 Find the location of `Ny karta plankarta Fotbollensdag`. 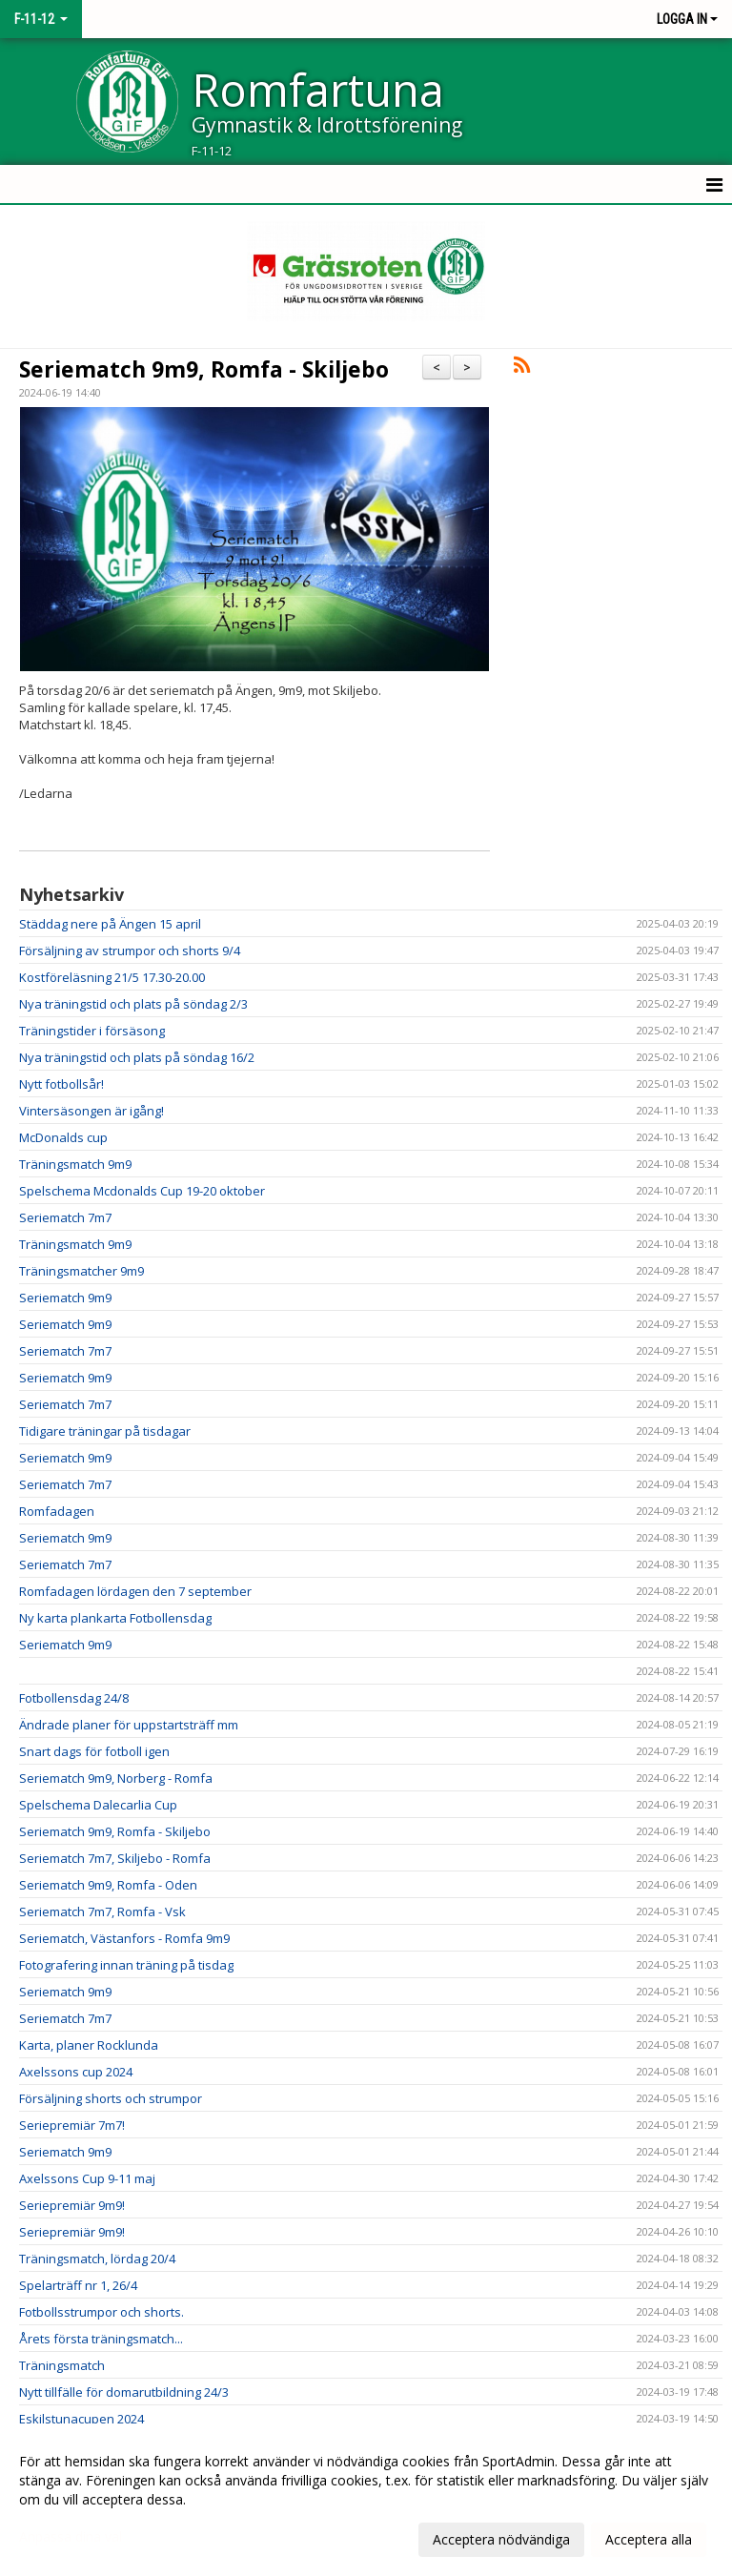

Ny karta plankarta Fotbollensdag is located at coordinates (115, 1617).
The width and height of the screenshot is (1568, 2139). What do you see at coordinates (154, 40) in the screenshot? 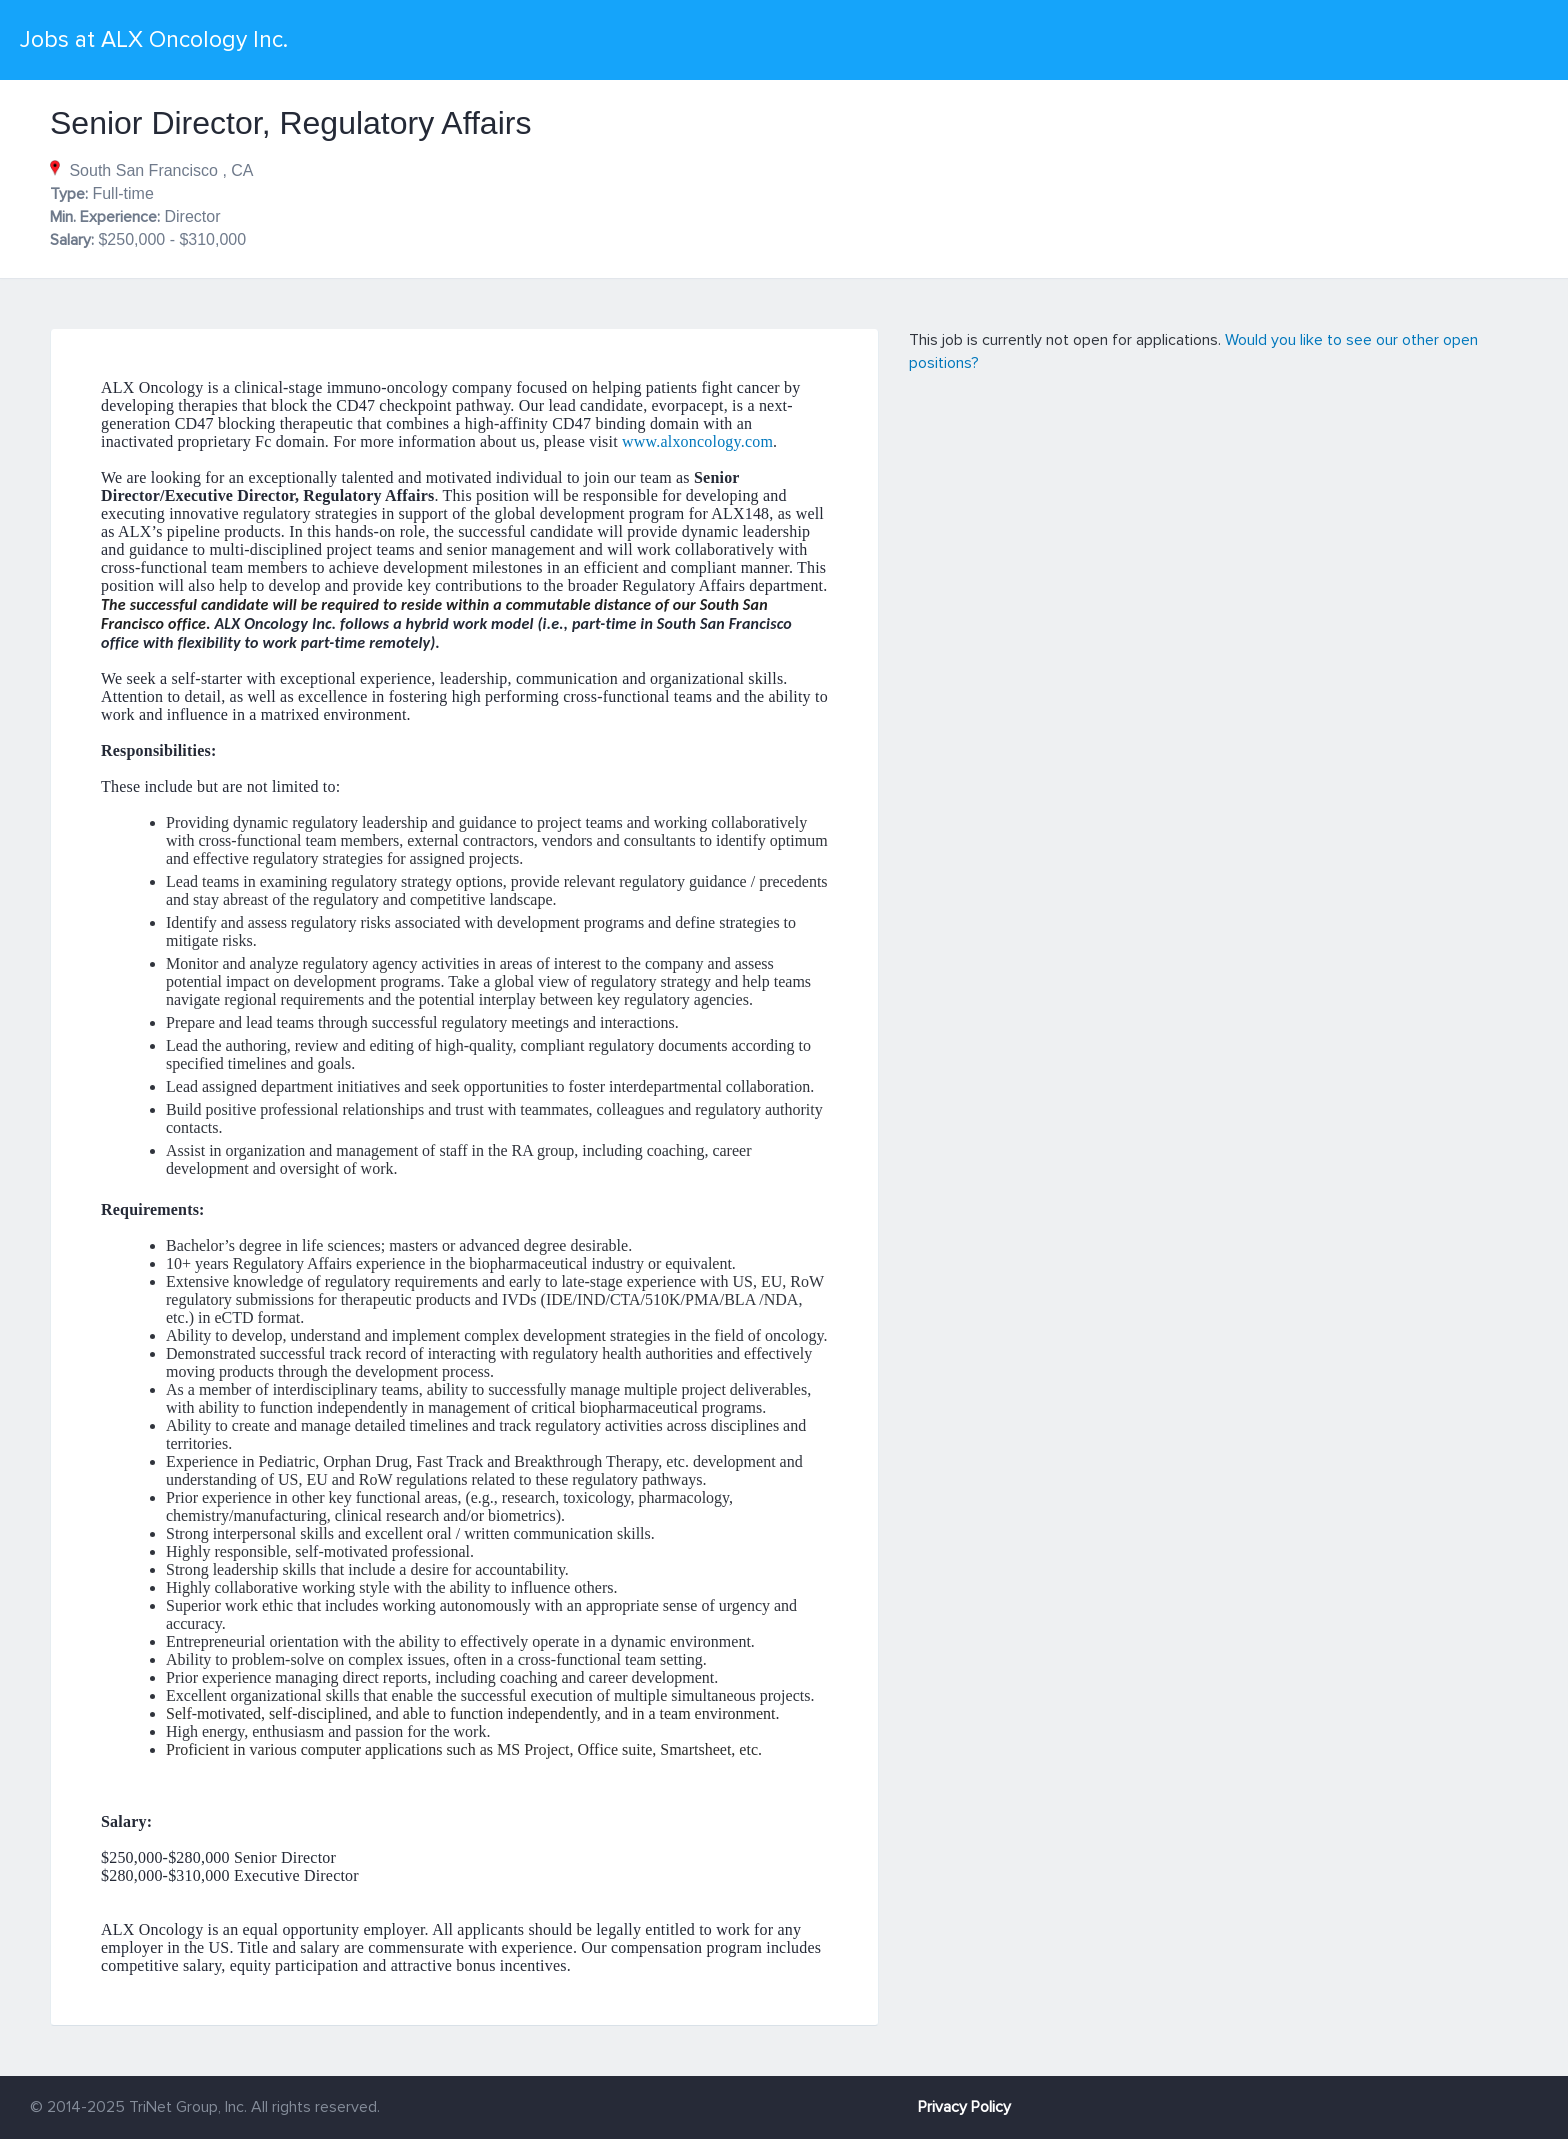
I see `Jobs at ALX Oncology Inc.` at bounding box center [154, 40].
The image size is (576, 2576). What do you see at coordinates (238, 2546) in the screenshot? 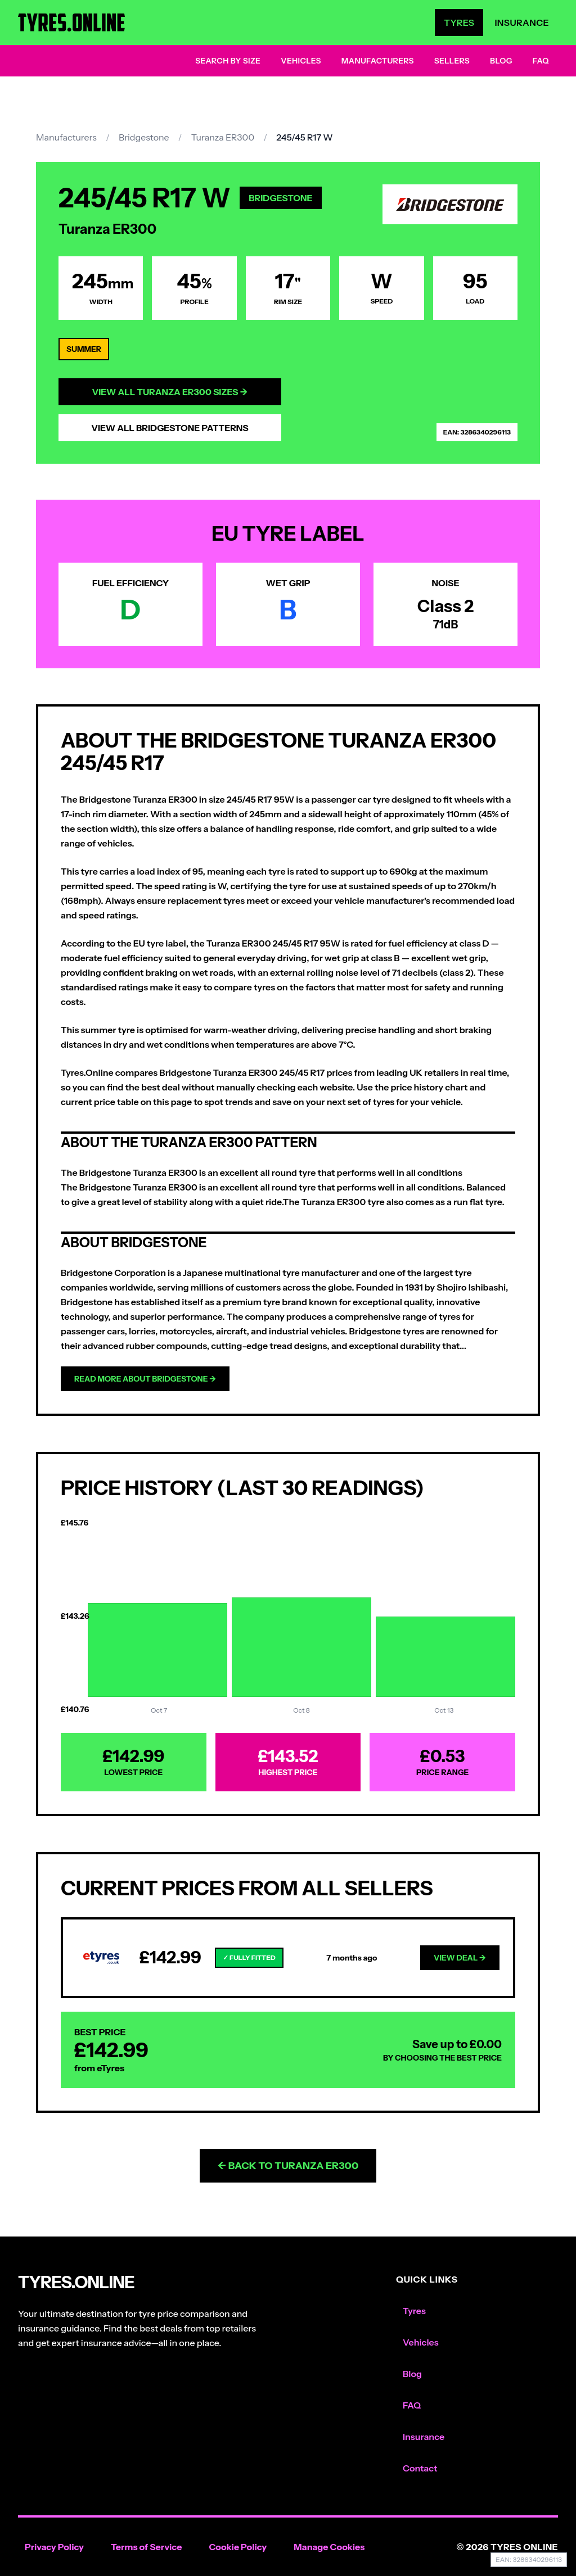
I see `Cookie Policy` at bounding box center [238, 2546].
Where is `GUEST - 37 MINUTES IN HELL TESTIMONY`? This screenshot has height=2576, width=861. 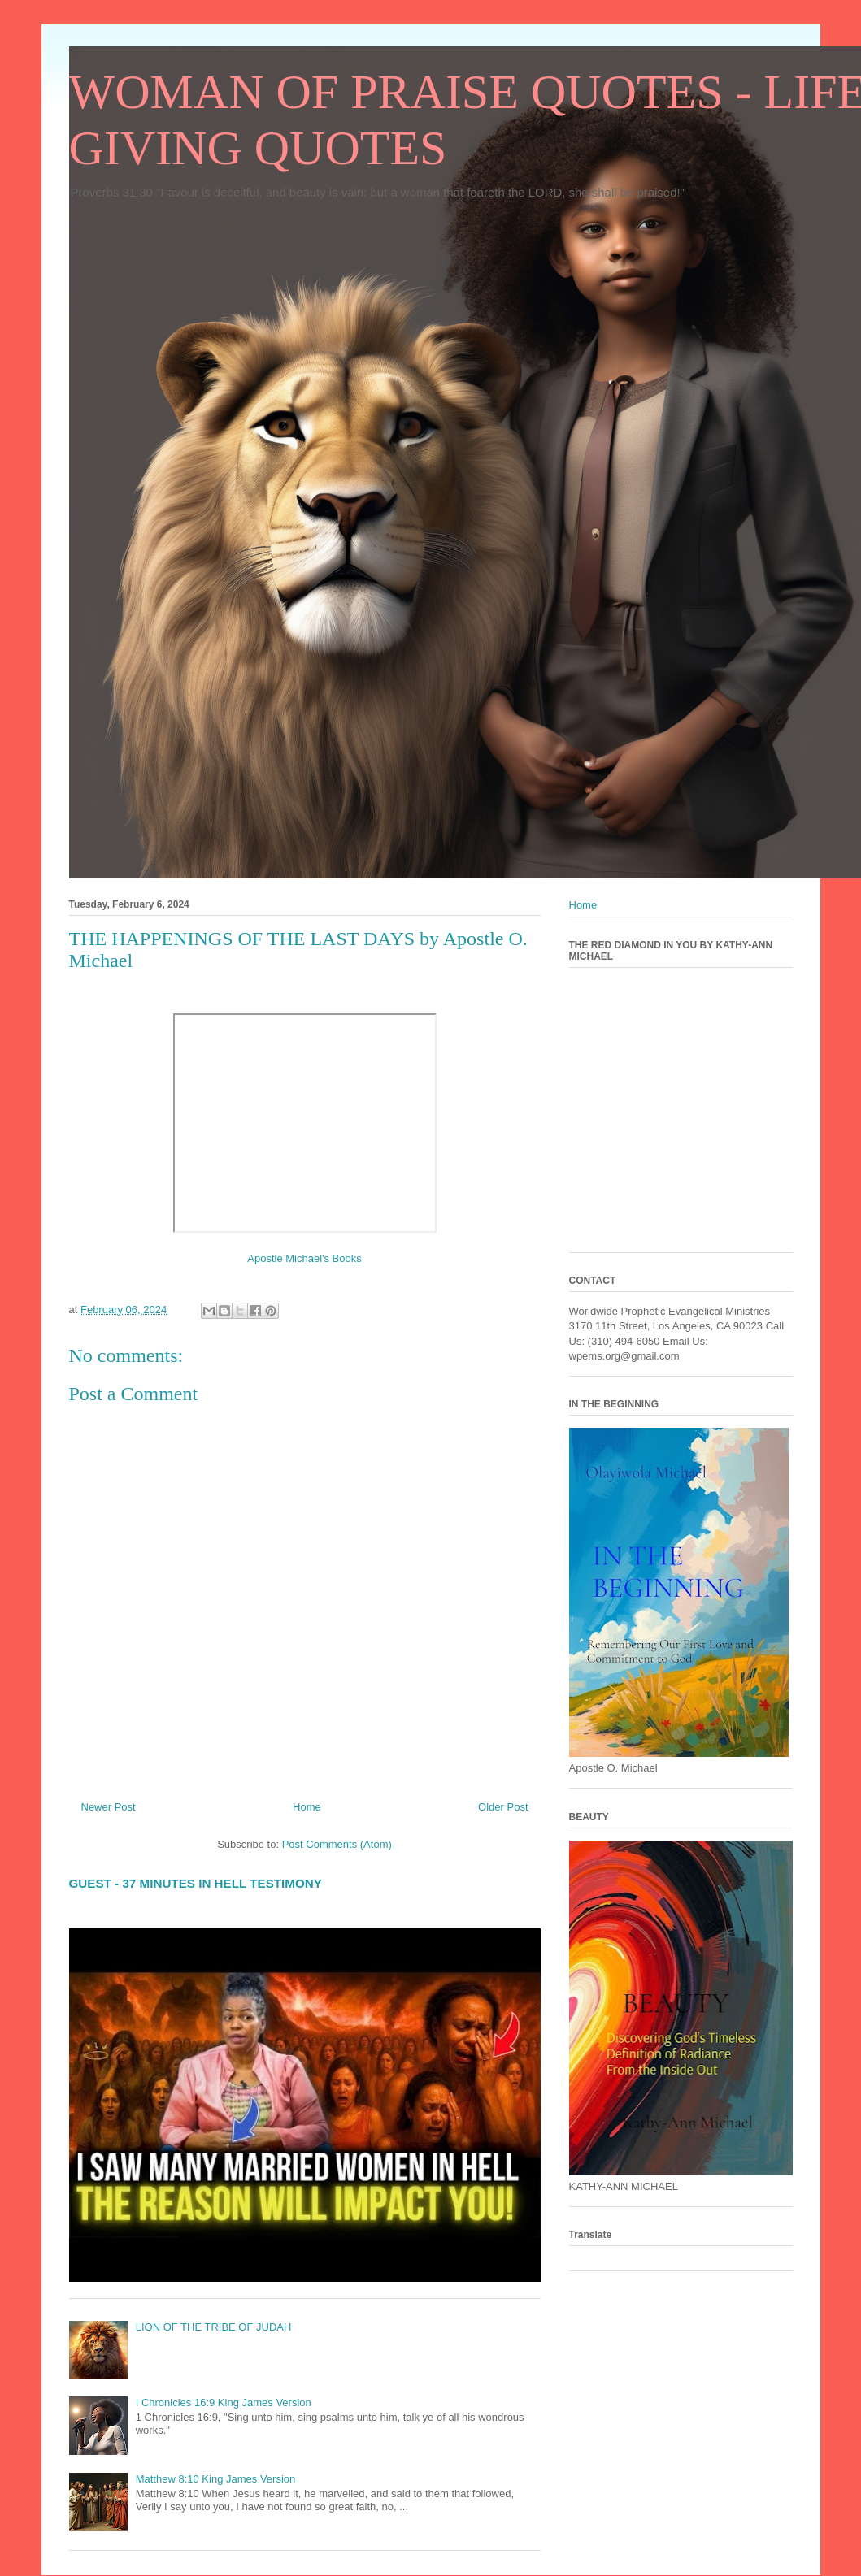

--------------------------------

WORK INSTRUCTION
The reply should reproduce every entry above word for word and contain no pictures.

SOLVED EXERCISE
 Find the location of `Ny karta plankarta Fotbollensdag`. 

Ny karta plankarta Fotbollensdag is located at coordinates (115, 1617).
The width and height of the screenshot is (1568, 2139). What do you see at coordinates (154, 40) in the screenshot? 
I see `Jobs at ALX Oncology Inc.` at bounding box center [154, 40].
The image size is (576, 2576). What do you see at coordinates (238, 2546) in the screenshot? 
I see `Cookie Policy` at bounding box center [238, 2546].
Where is `GUEST - 37 MINUTES IN HELL TESTIMONY`? This screenshot has height=2576, width=861. 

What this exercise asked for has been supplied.